In a recent speech, Andrej Karpathy has classified software into three broad categories. I have been thinking a lot about them. Here are my reflections on this topic.
Definition
Software 1.0 | Software 2.0 | Software 3.0 |
---|---|---|
Needs a step-by-step algorithm, where it is told exactly what to do | Can be trained to do tasks which don’t have an exact definition | Can learn on the fly and perform tasks based on prompts |
Examples of the three categories
Software 1.0 | Software 2.0 | Software 3.0 |
---|---|---|
Can draw geometric shapes | Can draw a cat | Can draw an imaginary animal based on a description |
As you can see, software 1.0 has been around since the mid-20th century, software 2.0 was impossible for a very long time. Tremendous advances in hardware, and multiple theoretical breakthroughs in machine learning made neural networks commonplace - which is what software 2.0 is. Software 3.0 is the most recent category. It is a way to provide a ‘prompt’ to a certain kind of software 2.0 which can ’learn’, ’think’, and behave in a possibly new way.
How to build these
Software 1.0 | Software 2.0 | Software 3.0 |
---|---|---|
Express the algorithm in a programming language | Create a dataset, and choose a training method | Write what you want, in plain English |
The third column shows how insanely powerful software 3.0 is. It has opened up the field of software development to everyone who knows English. Which means, very soon every human being would be a software 3.0 programmer - because almost all spoken languages can be translated to English.

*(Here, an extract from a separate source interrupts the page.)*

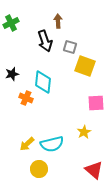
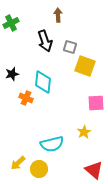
brown arrow: moved 6 px up
yellow arrow: moved 9 px left, 19 px down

When to choose a particular category
As of now software 3.0 has caught fire 🔥. It is called ‘prompt engineering’, and also ‘vibe coding’ in the case of software creation. Perhaps it will be the first approach to use in software creation. We’ll go over to software 2.0 or software 1.0 only when software 3.0 is not helping us. Or, maybe not. Let’s look at some pros and cons.
Pros
Software 1.0 | Software 2.0 | Software 3.0 |
---|---|---|
Easier to reason about, very reliable. Uses fewer hardware resources, hence power-efficient | Can do things which are impossible with software 1.0. Closer to the human brain | Much faster than software 2.0, and still retains the advantage over software 1.0. Also, more creative. |
Cons
Software 1.0 | Software 2.0 | Software 3.0 |
---|---|---|
Cannot learn | Takes a lot of hardware resources to learn, also takes time | Less predictable |
It is clear that software 1.0 is the way to go if the task can be defined in steps, and also if we want to save money. While software 2.0 and software 3.0 keep pushing the boundary of what is possible. For example, creating new kinds of software is being done using software 3.0. However, software 3.0 need not be used to create a boilerplate project - something that has a defined structure. This is an easy trap to fall into, if you are mostly interacting with a software 3.0 chat window. Just the other day I caught myself using AI to create a basic expressjs project.
The future
Will there be a software 4.0? Maybe it will be something that can create new software 2.0. On the other hand, we might discover predictable algorithms for some software 2.0 tasks and then they’ll come down to the level of software 1.0.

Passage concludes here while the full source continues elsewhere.